## Task
Copy the entries below exactly; any picture among them should be left out.

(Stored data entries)
──────────────────────────────
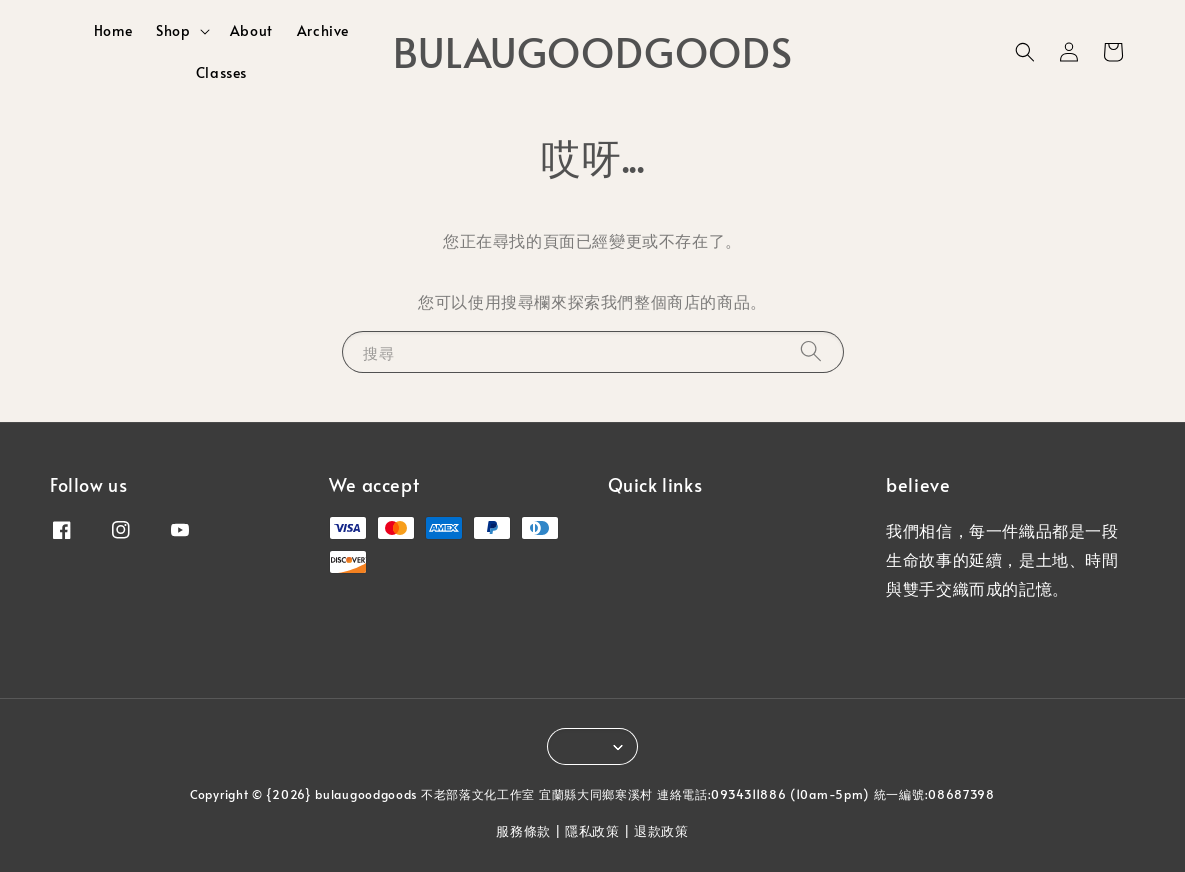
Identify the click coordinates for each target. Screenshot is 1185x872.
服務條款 (523, 831)
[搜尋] (811, 351)
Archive (323, 30)
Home (113, 30)
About (251, 30)
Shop (173, 31)
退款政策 (661, 831)
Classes (221, 72)
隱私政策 (592, 831)
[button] (1025, 52)
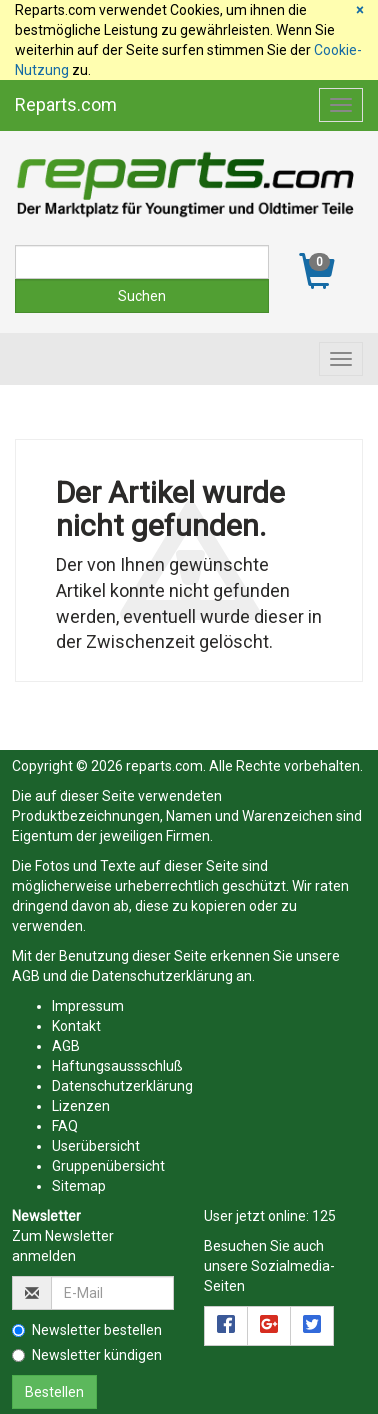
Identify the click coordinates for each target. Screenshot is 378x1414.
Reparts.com (66, 104)
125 (324, 1216)
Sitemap (79, 1186)
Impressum (88, 1006)
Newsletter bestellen (87, 1330)
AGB (26, 976)
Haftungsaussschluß (117, 1066)
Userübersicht (96, 1146)
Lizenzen (81, 1106)
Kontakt (76, 1026)
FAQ (65, 1126)
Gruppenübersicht (108, 1166)
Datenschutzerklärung (162, 976)
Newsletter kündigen (87, 1355)
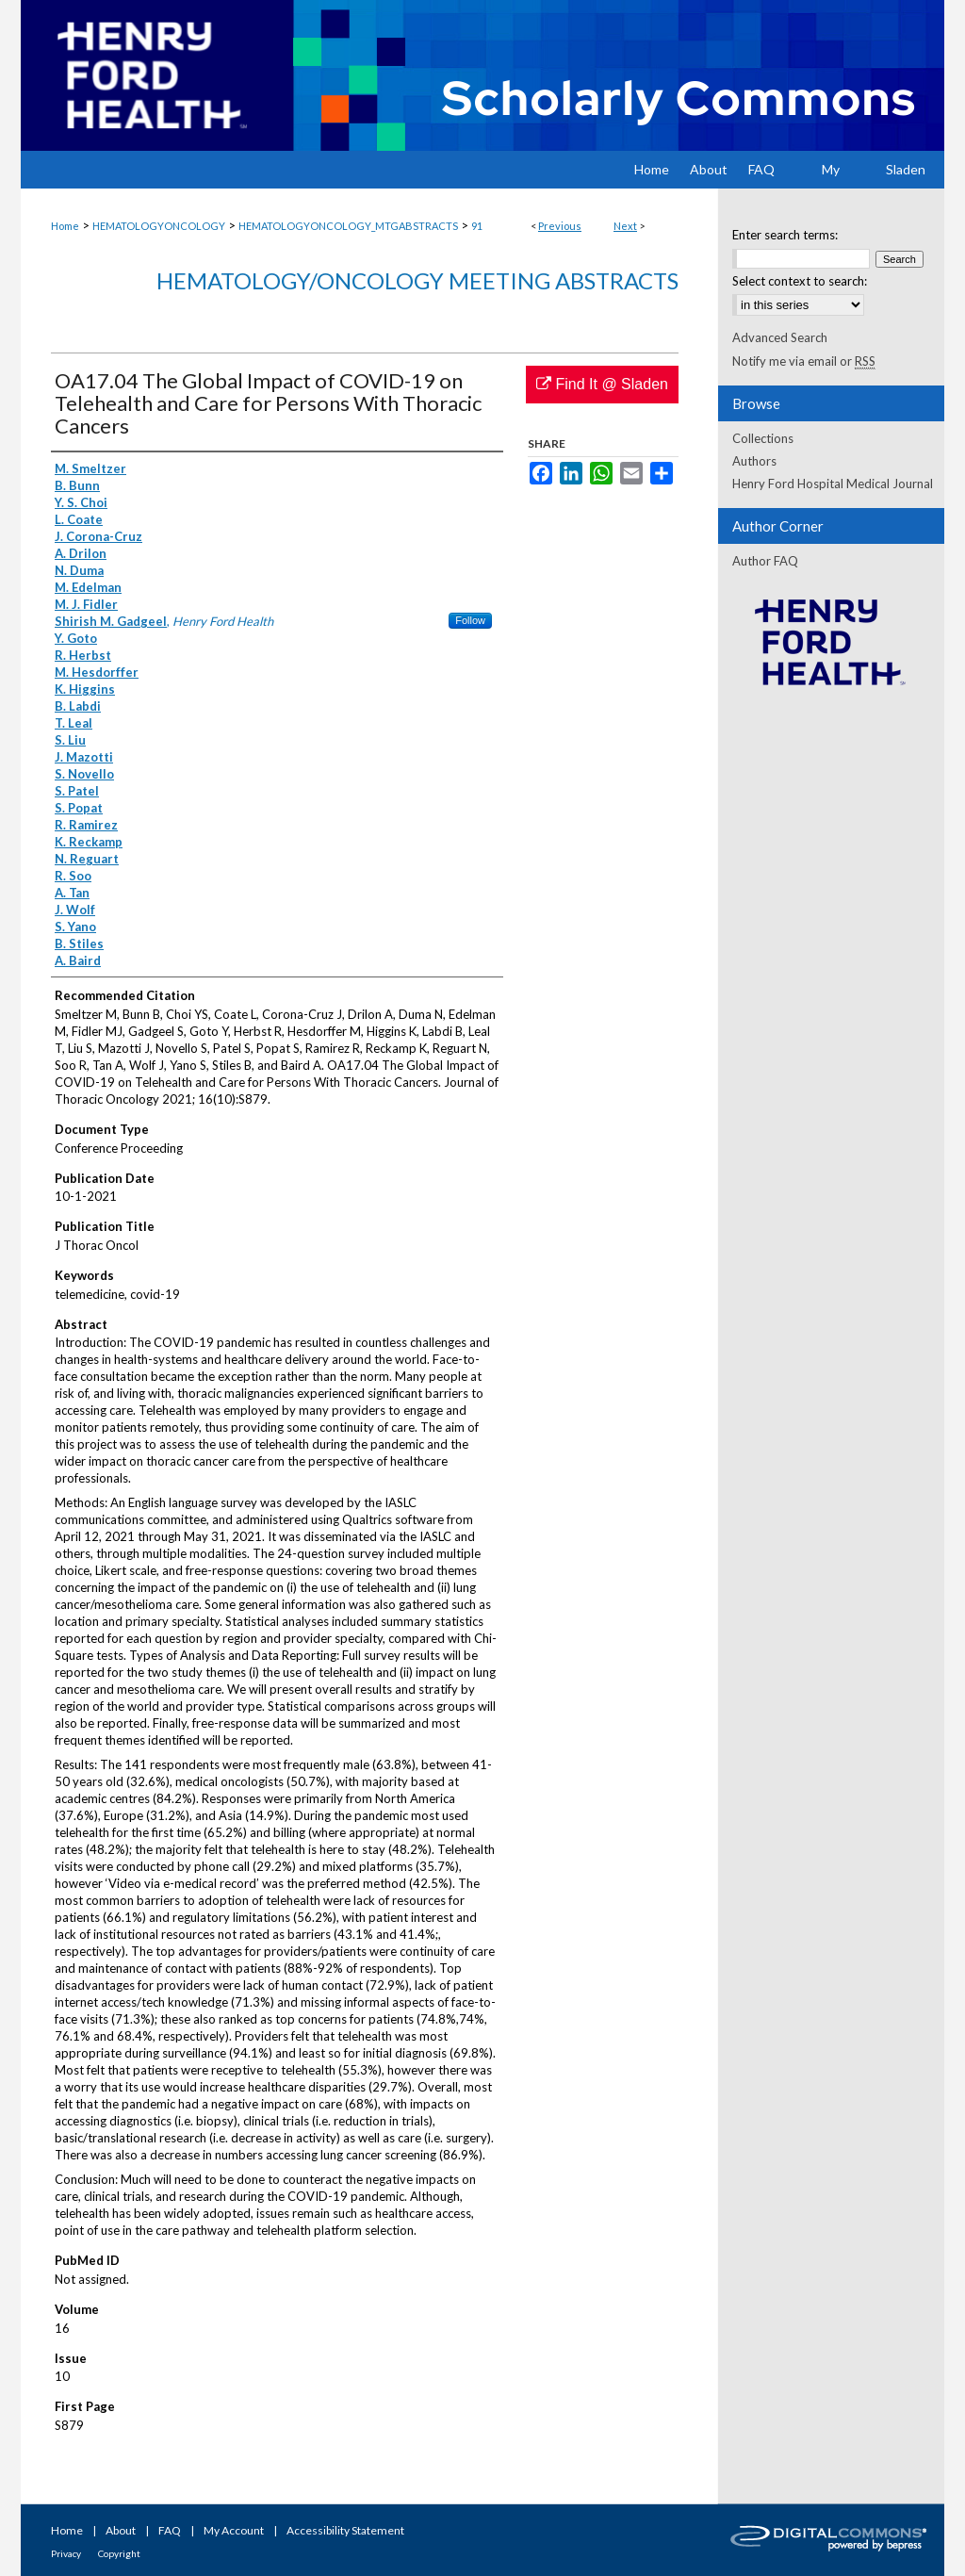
──────────────────────────────
## Written answer
Identify the click coordinates for each target. Screenshot is 1185x872.
服務條款 (523, 831)
[搜尋] (811, 351)
Archive (323, 30)
Home (113, 30)
About (251, 30)
Shop (173, 31)
退款政策 (661, 831)
Classes (221, 72)
隱私政策 (592, 831)
[button] (1025, 52)
Identify the click coordinates for each target. Screenshot is 378x1414.
Reparts.com (66, 104)
125 (324, 1216)
Sitemap (79, 1186)
Impressum (88, 1006)
Newsletter bestellen (87, 1330)
AGB (26, 976)
Haftungsaussschluß (117, 1066)
Userübersicht (96, 1146)
Lizenzen (81, 1106)
Kontakt (76, 1026)
FAQ (65, 1126)
Gruppenübersicht (108, 1166)
Datenschutzerklärung (162, 976)
Newsletter kündigen (87, 1355)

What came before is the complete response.